Wow that is awful, I’m sorry you have to experience that, it’s painful enough seeing these people decline from the sidelines. It is really wild how they come in relatively well and then predictably decline and it seems like there is nothing we can do but hold on and hope that one of our interventions helps?
This I think is the biggest problem we have right now with all of our data analysis. It isn’t consistent, and definitions have changed. The following video is informative as to how the TX state health department changed the definition as to what was considered a COVID-19 case in the state’s reported case counts, including a probable case definition that is very wide and is included in the state’s reported #'s. Watch a Dallas area County court try to make sense of the definition and how it will affect case counts. The entire session and debate are fascinating, but the meat of the (changing) definition is covered within the first 5 minutes: https://collincountytx.new.swagit.com/videos/62477#
(scroll down and click on “6. COVID-19 Update, Administrative Services” to skip to the proper section in the court update.)
Because of this broader “probable case” definition, it’s hard to keep track of the exact increase in actual confirmed cases. The state’s data set includes these “probable case” counts in their reported cases used by all the online trackers.

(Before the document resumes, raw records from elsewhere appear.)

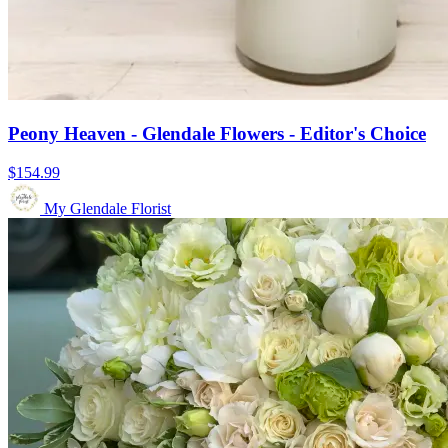
Peony Heaven - Glendale Flowers - Editor's Choice
$154.99
My Glendale Florist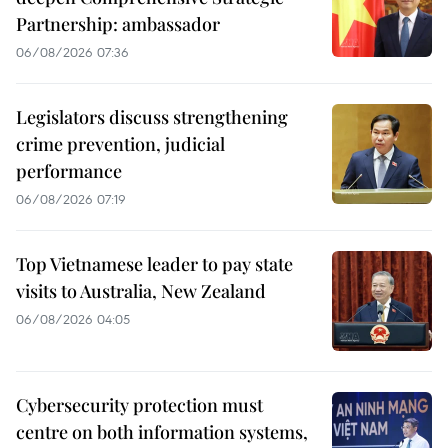
Partnership: ambassador
06/08/2026 07:36
Legislators discuss strengthening
crime prevention, judicial
performance
06/08/2026 07:19
Top Vietnamese leader to pay state
visits to Australia, New Zealand
06/08/2026 04:05
Cybersecurity protection must
centre on both information systems,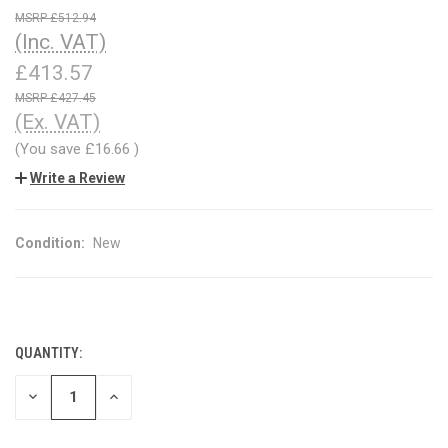
£512.94
(Inc. VAT)
£413.57
£427.45
(Ex. VAT)
(You save
£16.66
)
Write a Review
Condition:
New
QUANTITY:
CURRENT
STOCK:
DECREASE
INCREASE
QUANTITY
QUANTITY
OF
OF
UNDEFINED
UNDEFINED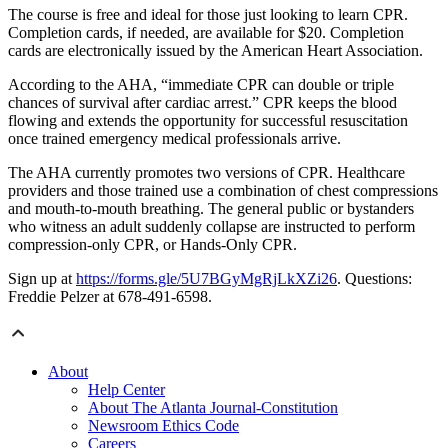
The course is free and ideal for those just looking to learn CPR.
Completion cards, if needed, are available for $20. Completion
cards are electronically issued by the American Heart Association.
According to the AHA, “immediate CPR can double or triple
chances of survival after cardiac arrest.” CPR keeps the blood
flowing and extends the opportunity for successful resuscitation
once trained emergency medical professionals arrive.
The AHA currently promotes two versions of CPR. Healthcare
providers and those trained use a combination of chest compressions
and mouth-to-mouth breathing. The general public or bystanders
who witness an adult suddenly collapse are instructed to perform
compression-only CPR, or Hands-Only CPR.
Sign up at
https://forms.gle/5U7BGyMgRjLkXZi26
. Questions:
Freddie Pelzer at 678-491-6598.
About
Help Center
About The Atlanta Journal-Constitution
Newsroom Ethics Code
Careers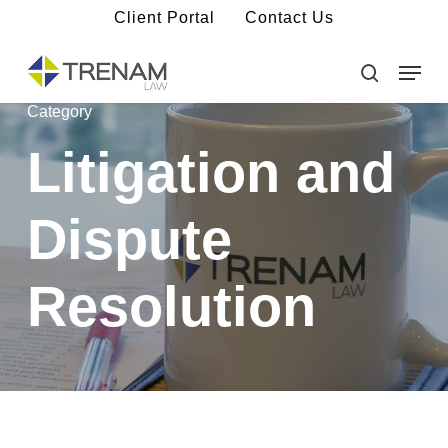
Skip
Client Portal
Contact Us
to
main
Menu
Close
content
Menu
search
Category
Litigation and
Dispute
Resolution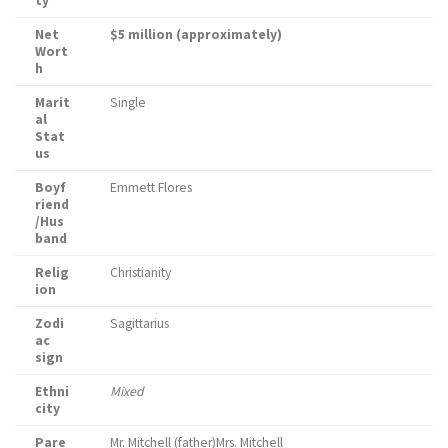
ty
Net
$5 million (approximately)
Wort
h
Marit
Single
al
Stat
us
Boyf
Emmett Flores
riend
/Hus
band
Relig
Christianity
ion
Zodi
Sagittarius
ac
sign
Ethni
Mixed
city
Pare
Mr. Mitchell (father)Mrs. Mitchell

If you look at supplemental data tabs in the dataset, the reported cases far exceed the “confirmed cases” (positive PCR test result): https://dshs.texas.gov/coronavirus/TexasCOVID19CaseCountData.xlsx
They also didn’t reclassify historical data with this broader definition and I didn’t see a “daily confirmed case” count in any of the datasets, so it’s hard to quantify the trend, although it’s obviously a poor situation, and hospitalizations (which are lab confirmed) have doubled from 3,409 on 6/21 to 6,904 on 7/1.
This is like watching the beginning of a massive pileup on the interstate in slow motion. We’re really about to do shanty towns all over the country again, aren’t we? In America, in 2020? As if we don’t have the resources to prevent a second Great Depression?
Fucking disgraceful. Like 30 million people are drawing unemployment, the CARES Act runs out in a few weeks, and we’re really just gearing up to evict millions, in the middle of a pandemic no less.
Hey, brilliant work Donald, you won’t have to count any of those COVID deaths, you can count them as unemployment deaths and blame the shutdowns, you fucking asshole.
A research team at Yale University has said that the US could be underestimating the true death toll from Covid-19 by as much as 28%.
The team said there had been 781,000 deaths in total in the US during March, April and May - that is 122,300 more than the average for the same period. According to the official data, there were 95,235 Covid-19 deaths in that time.
“Evaluating unexplained increases in deaths due to all causes or attributed to nonspecific outcomes, such as pneumonia and influenza, can provide a more complete picture of the burden of COVID-19,” said the researchers.
They said data on deaths varied significantly between states and that some of the deaths could be attributed to “secondary effects” caused by lockdowns or people being afraid to go to hospitals.
The figures were just an estimate, they said, but concluded that “official tallies likely undercount deaths due to the virus”.